# SKB – Scala pattern matching for case class

## Introduction

Periodically, I will publish new exercises so you can slowly build up knowledge about Scala.

It is designed to be done in a very short amount of time and learn a little bit each day, just to create a routine.

This episode will teach you about Scala pattern matching for case class.

Hope you are going to enjoy it! It is designed for anyone to learn Scala from scratch and slowly learn, one Bit at a time.

After this Bit, I would love to hear your feedback in the comments down below.

Feel free to join the Discord server as well if you would like some help and support from the rest of our community.

## What are we learning today?

Today we are going to learn about Scala pattern matching for case class !

Some of the later is today !

Time to try on the exercise on your own and scroll down for more information when you are done or if you are stuck.

## Exercise

Here is an exercise to complete today.

If I did my job well, you should be able to guess by yourself the solution based on what you previously learned and based on the clues.

The goal of the exercise is to replace the `???` by a piece of code so that the exercise compiles and that’s how you win!
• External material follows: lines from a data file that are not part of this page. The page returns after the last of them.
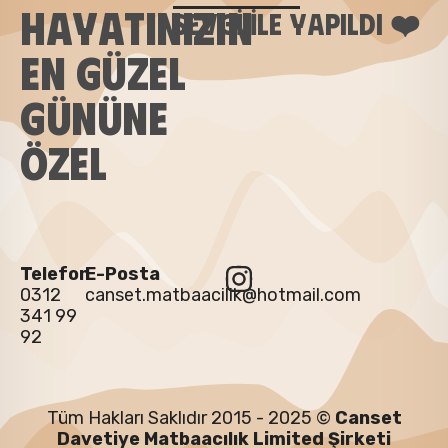
HAYATINIZIN
SEVGI ILE YAPILDI ❤️
EN GÜZEL
GÜNÜNE
ÖZEL
Telefon
E-Posta
0312
canset.matbaacilik@hotmail.com
341 99
92
Tüm Hakları Saklıdır 2015 - 2025 ©
Canset
Davetiye Matbaacılık Limited Şirketi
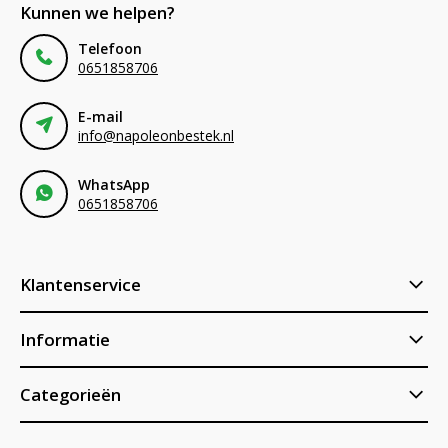
Kunnen we helpen?
Telefoon
0651858706
E-mail
info@napoleonbestek.nl
WhatsApp
0651858706
Klantenservice
Informatie
Categorieën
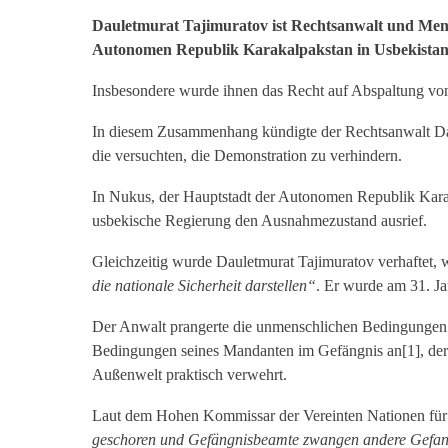
Dauletmurat Tajimuratov ist Rechtsanwalt und Mensc
Autonomen Republik Karakalpakstan in Usbekistan 
Insbesondere wurde ihnen das Recht auf Abspaltung vo
In diesem Zusammenhang kündigte der Rechtsanwalt Dau
die versuchten, die Demonstration zu verhindern.
In Nukus, der Hauptstadt der Autonomen Republik Kara
usbekische Regierung den Ausnahmezustand ausrief.
Gleichzeitig wurde Dauletmurat Tajimuratov verhaftet, w
die nationale Sicherheit darstellen“
. Er wurde am 31. Ja
Der Anwalt prangerte die unmenschlichen Bedingungen un
Bedingungen seines Mandanten im Gefängnis an[1], der
Außenwelt praktisch verwehrt.
Laut dem Hohen Kommissar der Vereinten Nationen für M
geschoren und Gefängnisbeamte zwangen andere Gefang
Good luck!

You can fill the exercise right in here:

Or, if it does not load, go on to Scastie (v70vPtVcTWmJb6NBzSAnDg).

In this exercise you will learn (or have learned, if you have already solved the puzzle) about Scala pattern matching for case class.
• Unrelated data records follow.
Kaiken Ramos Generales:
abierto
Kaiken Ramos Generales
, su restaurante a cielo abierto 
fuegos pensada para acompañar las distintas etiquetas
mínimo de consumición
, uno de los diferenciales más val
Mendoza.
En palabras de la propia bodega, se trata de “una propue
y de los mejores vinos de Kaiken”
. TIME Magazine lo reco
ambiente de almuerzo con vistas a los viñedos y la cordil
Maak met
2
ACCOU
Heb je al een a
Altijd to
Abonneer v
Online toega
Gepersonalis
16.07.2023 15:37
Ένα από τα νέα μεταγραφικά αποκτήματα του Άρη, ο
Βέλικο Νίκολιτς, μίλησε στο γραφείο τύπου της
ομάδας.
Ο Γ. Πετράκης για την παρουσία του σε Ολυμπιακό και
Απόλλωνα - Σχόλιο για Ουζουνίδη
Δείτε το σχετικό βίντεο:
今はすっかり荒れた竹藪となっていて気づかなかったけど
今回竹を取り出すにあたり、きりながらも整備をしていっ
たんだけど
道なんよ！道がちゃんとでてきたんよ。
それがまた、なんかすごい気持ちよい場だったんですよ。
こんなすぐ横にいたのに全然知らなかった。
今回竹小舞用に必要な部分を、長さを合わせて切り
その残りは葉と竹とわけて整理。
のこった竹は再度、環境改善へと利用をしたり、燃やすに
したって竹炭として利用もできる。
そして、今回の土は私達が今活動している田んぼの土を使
One of the big advantage of `case class` over `class` is the built-in support for pattern matching. We are going to see the same advantage with `case object` in a later SKB.
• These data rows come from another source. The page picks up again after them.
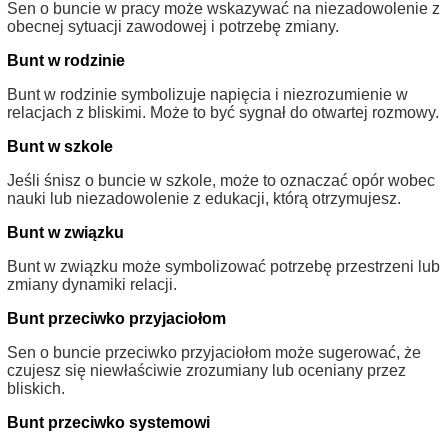
Sen o buncie w pracy może wskazywać na niezadowolenie z
obecnej sytuacji zawodowej i potrzebę zmiany.
Bunt w rodzinie
Bunt w rodzinie symbolizuje napięcia i niezrozumienie w
relacjach z bliskimi. Może to być sygnał do otwartej rozmowy.
Bunt w szkole
Jeśli śnisz o buncie w szkole, może to oznaczać opór wobec
nauki lub niezadowolenie z edukacji, którą otrzymujesz.
Bunt w związku
Bunt w związku może symbolizować potrzebę przestrzeni lub
zmiany dynamiki relacji.
Bunt przeciwko przyjaciołom
Sen o buncie przeciwko przyjaciołom może sugerować, że
czujesz się niewłaściwie zrozumiany lub oceniany przez
bliskich.
Bunt przeciwko systemowi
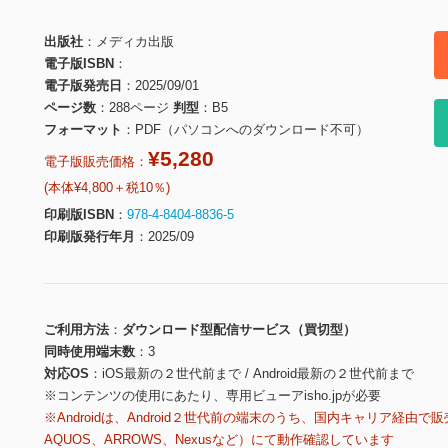
出版社
メディカ出版
電子版ISBN
電子版発売日
2025/09/01
ページ数
288ページ
判型
B5
フォーマット
PDF（パソコンへのダウンロード不可）
¥5,280
電子版販売価格：
(本体¥4,800＋税10％)
印刷版ISBN
978-4-8404-8836-5
印刷版発行年月
2025/09
ご利用方法
ダウンロード型配信サービス（買切型）
同時使用端末数
3
対応OS
iOS最新の２世代前まで / Android最新の２世代前まで
※コンテンツの使用にあたり、専用ビューアisho.jpが必要
※Androidは、Android２世代前の端末のうち、国内キャリア経由で販
AQUOS、ARROWS、Nexusなど）にて動作確認しています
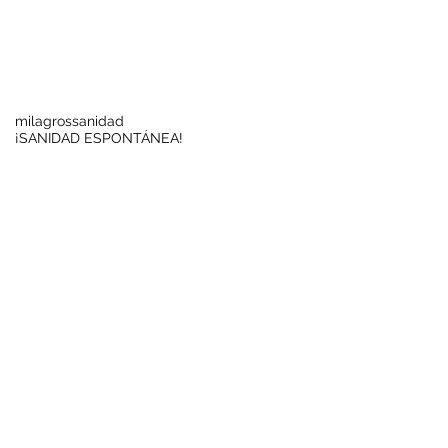
Buscar por tags
milagros
sanidad
¡SANIDAD ESPONTÁNEA!
Síguenos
Coming back to `case class`. You can perform several test using pattern matching:

• Extraction of field: `case Person(firstName, lastName) => ???`
• Extraction of field with condition: `case Person(firstName, lastName) if firstName.startsWith("L") => ???`
• Filter with exact match: `case Person("Leo", lastName) => ???`
• Filter with exact match and handle on case class: `case p @ Person("Leo", lastName) => ???`
• Several filters: `case p @ (Person("a", _) | Person(_, "b")) => ???`

Feel free to go back to the exercise, modify the code to try out new things and get a better intuition for Scala pattern matching for case class.

## Conclusion

I hope you have learned something new or had fun during this Scala Knowledge Bit.